[Given data — start]

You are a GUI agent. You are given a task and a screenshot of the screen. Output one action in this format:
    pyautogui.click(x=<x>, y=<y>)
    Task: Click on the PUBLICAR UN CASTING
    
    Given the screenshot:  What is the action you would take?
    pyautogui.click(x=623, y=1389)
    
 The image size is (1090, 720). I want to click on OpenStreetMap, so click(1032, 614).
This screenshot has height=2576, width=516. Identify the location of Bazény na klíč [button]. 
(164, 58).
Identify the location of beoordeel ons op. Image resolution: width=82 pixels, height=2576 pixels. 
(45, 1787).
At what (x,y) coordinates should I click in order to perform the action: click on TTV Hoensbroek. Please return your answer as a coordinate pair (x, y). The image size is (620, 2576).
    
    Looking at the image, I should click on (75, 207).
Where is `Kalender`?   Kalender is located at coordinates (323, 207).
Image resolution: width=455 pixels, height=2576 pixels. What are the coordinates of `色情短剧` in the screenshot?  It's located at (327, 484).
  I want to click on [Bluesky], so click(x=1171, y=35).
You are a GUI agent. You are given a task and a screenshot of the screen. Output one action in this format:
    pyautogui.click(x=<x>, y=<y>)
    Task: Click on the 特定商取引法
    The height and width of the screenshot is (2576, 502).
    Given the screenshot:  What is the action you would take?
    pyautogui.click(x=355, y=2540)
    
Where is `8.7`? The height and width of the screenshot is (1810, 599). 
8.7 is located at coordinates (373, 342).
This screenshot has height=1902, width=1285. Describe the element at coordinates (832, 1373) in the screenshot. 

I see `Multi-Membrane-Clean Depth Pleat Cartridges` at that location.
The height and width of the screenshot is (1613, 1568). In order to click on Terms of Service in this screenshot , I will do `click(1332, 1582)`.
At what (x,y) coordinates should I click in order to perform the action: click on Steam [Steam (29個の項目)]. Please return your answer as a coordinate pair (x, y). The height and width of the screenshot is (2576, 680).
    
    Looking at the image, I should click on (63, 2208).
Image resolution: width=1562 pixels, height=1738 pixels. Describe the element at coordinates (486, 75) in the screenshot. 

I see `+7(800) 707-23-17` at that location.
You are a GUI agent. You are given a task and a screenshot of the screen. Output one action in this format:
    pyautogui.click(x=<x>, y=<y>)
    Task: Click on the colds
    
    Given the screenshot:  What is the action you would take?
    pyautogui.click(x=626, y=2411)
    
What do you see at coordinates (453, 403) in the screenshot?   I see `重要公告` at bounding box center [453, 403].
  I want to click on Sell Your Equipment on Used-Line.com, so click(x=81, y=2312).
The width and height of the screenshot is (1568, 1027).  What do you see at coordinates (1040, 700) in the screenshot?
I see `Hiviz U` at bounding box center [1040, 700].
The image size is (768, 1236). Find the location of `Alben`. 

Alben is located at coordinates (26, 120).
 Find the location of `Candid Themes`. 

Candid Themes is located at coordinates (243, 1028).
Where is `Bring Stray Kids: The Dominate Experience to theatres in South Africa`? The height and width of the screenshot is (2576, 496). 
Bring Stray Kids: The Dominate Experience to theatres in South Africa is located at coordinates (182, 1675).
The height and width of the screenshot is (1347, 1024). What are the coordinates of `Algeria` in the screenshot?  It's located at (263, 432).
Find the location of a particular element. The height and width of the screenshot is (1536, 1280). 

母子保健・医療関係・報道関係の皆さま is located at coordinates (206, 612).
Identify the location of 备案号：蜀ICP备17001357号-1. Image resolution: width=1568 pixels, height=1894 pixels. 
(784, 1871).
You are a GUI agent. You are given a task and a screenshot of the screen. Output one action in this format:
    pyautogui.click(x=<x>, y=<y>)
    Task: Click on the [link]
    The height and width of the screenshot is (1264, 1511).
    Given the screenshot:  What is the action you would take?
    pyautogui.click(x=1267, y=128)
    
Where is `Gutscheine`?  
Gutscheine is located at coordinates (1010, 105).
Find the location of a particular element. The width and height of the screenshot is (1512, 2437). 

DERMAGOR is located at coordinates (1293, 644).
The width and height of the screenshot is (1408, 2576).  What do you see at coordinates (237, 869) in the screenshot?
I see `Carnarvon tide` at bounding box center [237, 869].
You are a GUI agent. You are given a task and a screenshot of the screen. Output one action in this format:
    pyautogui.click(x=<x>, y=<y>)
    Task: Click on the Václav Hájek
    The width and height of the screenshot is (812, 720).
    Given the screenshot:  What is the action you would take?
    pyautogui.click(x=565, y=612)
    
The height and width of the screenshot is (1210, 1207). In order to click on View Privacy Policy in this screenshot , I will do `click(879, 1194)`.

[Given data — finish]

**What is expected:**
Could you output the lines above, exactly as written, from the one containing "The height and width of the screenshot is (1264, 1511)." through the last, with both ends included and no others?

**Exercise solution:**
    The height and width of the screenshot is (1264, 1511).
    Given the screenshot:  What is the action you would take?
    pyautogui.click(x=1267, y=128)
    
Where is `Gutscheine`?  
Gutscheine is located at coordinates (1010, 105).
Find the location of a particular element. The width and height of the screenshot is (1512, 2437). 

DERMAGOR is located at coordinates (1293, 644).
The width and height of the screenshot is (1408, 2576).  What do you see at coordinates (237, 869) in the screenshot?
I see `Carnarvon tide` at bounding box center [237, 869].
You are a GUI agent. You are given a task and a screenshot of the screen. Output one action in this format:
    pyautogui.click(x=<x>, y=<y>)
    Task: Click on the Václav Hájek
    The width and height of the screenshot is (812, 720).
    Given the screenshot:  What is the action you would take?
    pyautogui.click(x=565, y=612)
    
The height and width of the screenshot is (1210, 1207). In order to click on View Privacy Policy in this screenshot , I will do `click(879, 1194)`.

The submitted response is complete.